The editorial categories are research topics that have guided researchers during the recovery phase and continue to be the impetus behind the Documents Project’s digital archive and the Critical Documents book series. Developed by the project’s Editorial Board, each of the teams analyzed this framework and adapted it to their local contexts in developing their research objectives and work plans during the Recovery Phase. Learn more on the Editorial Framework page.
This document pertains to the Reglamento del II Certamen Nacional de Investigaciones Visuales [Regulations for the Second National Visual Arts Research Competition] (Buenos Aires, Argentina) for the year 1971. It stipulates the rules governing the submission and acceptance of works, the conduct of the selection and awards juries, the system for acceptance of awards, as well as the general procedures. It also records that the following individuals served as jury members: Gyula Kosice, Eduardo Rodríguez, Osvaldo Romberg, Luis Felipe Noé, and Alejandro Puente. The follwing artists received awards: Horacio Coll (Second Prize), Alberto Heredia (Third Prize), Enrique Romano (Honorable Mention), Jacques Bedel (Honorable Mention), Agustín Barbalace (Honorable Mention), and Leonardo Moro (Foreigner’s Award).
The Salón Nacional de Artes Plásticas [National Salon for the Visual Arts] of Argentina was founded in 1911; its regulations varied over time, depending on the needs of the moment. The Salón Nacional for the years 1968 and 1969 included a section called “Visual Arts Research.” The category sought to include the new formats of experimental art (kinetic objects, Pop art, and the like). In 1970 and 1971, it led to the implementation of Certamen Anual de Investigaciones Visuales.
The Certamen Nacional de Investigaciones Visuales—which was held during the de facto government of General Alejandro Agustín Lanusse (1971–73)—resulted in the censorship of the artworks that had won the Grand Prize and the First Prize. By means of Executive Order 5696/71, the authorities excluded those prize-winning works from the exhibition, stating they were “not accepted” due to their “manifest ideological intent.” Thus they declared the grand and first prizes awarded by the jury null and void.

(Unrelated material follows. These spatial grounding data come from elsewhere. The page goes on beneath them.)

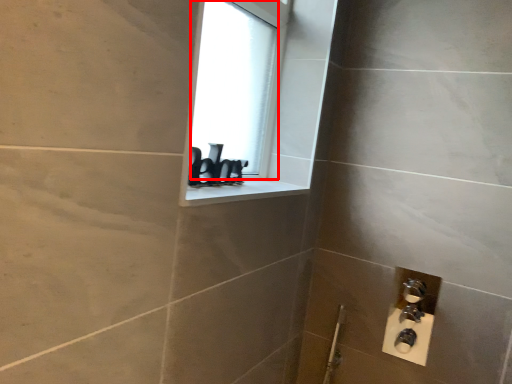 Question: From the image's perspective, what is the correct spatial relationship of window screen (annotated by the red box) in relation to window sill?

Choices:
 (A) above
 (B) below

Answer: (A) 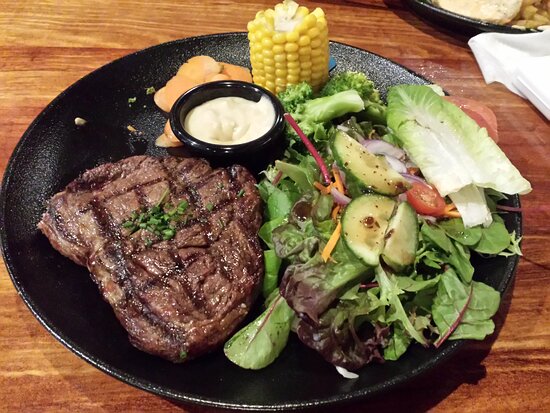 Where is `wood table`? This screenshot has height=413, width=550. wood table is located at coordinates (48, 52). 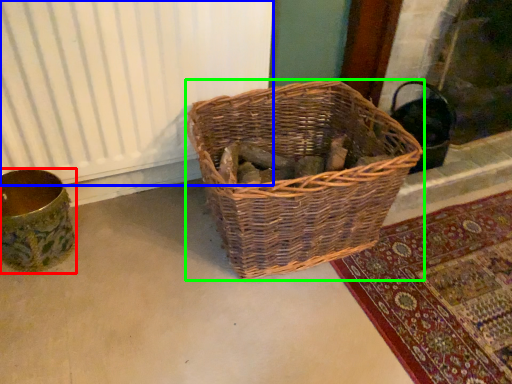 Question: Based on their relative distances, which object is nearer to flower basket (highlighted by a red box)? Choose from radiator (highlighted by a blue box) and picnic basket (highlighted by a green box).

Choices:
 (A) radiator
 (B) picnic basket

Answer: (A) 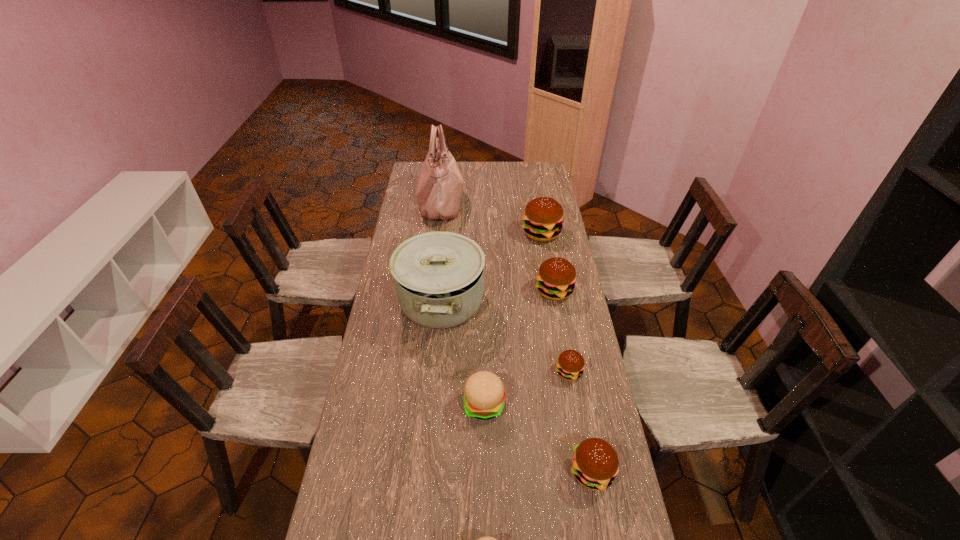 Locate an element on the screen. Image resolution: width=960 pixels, height=540 pixels. free space that satisfies the following two spatial constraints: 1. on the front side of the second tallest hamburger; 2. on the right side of the third farthest hamburger is located at coordinates (568, 372).

Where is `free space that satisfies the following two spatial constraints: 1. on the front side of the second nearest hamburger; 2. on the left side of the sixth shortest object`? free space that satisfies the following two spatial constraints: 1. on the front side of the second nearest hamburger; 2. on the left side of the sixth shortest object is located at coordinates (582, 471).

Where is `vacant space that satisfies the following two spatial constraints: 1. on the back side of the farthest hamburger; 2. at the front of the handbag with handles`? vacant space that satisfies the following two spatial constraints: 1. on the back side of the farthest hamburger; 2. at the front of the handbag with handles is located at coordinates (537, 203). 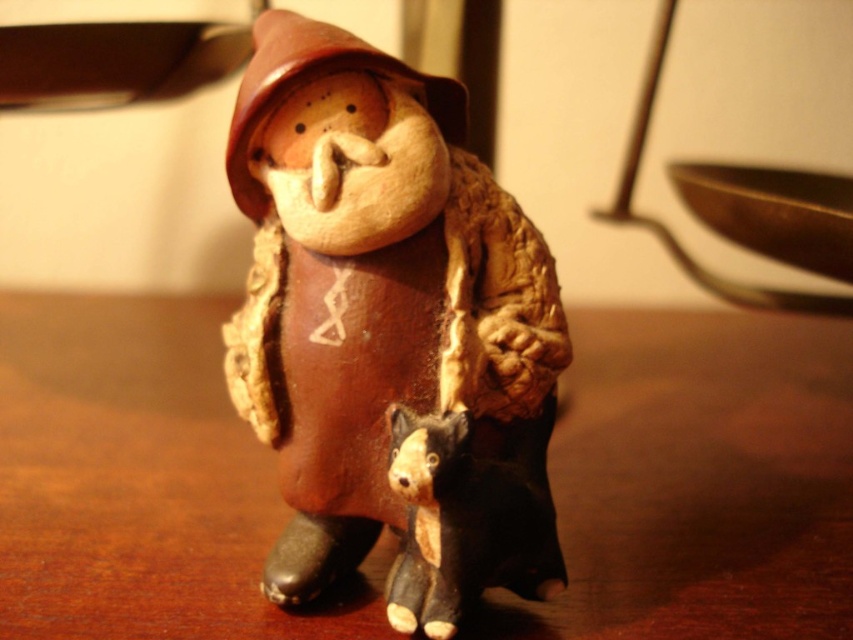 You are a 3D model designer working on a digital version of the ceramic figurine of Paddington Bear. You need to determine which point is closer to the viewer between point [195,554] and point [505,586]. Can you identify the closer point?

Point [195,554] is closer to the viewer than point [505,586].

In the scene shown: You are organizing a small display and need to place both the brown wooden table at center and the matte black dog at lower center on a shelf. Given their sizes, which object should you place first to ensure they both fit?

The brown wooden table at center is larger in size than the matte black dog at lower center, so you should place the brown wooden table at center first to ensure there is enough space for both objects. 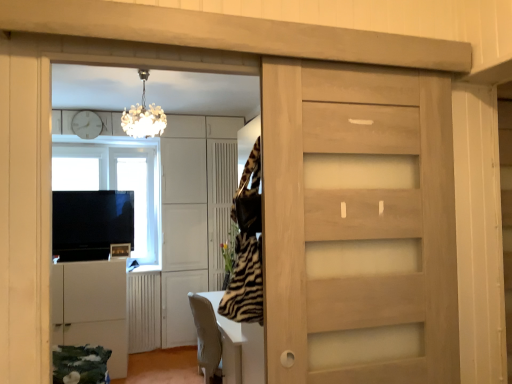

These deeds fostered the repudiation of artists as well as some cultural organizations, and gave rise to various legal actions.
This article was selected because it documents the different circumstances upon which the artists would base their demand for adherence to the Reglamento’s stipulations. In other words, they demanded that the clause (added in 1966) that prevented the treatment of “themes detrimental to the principles of Argentinean cultural tradition” not be included; and that November 12 serve as the day of inauguration as well as the recognition of the Nómina de Autores Premiados [List of Artists Awarded Prizes]—and that the decision to declare the first two prizes, which had been legally selected by the jury, “null and void” be disregarded.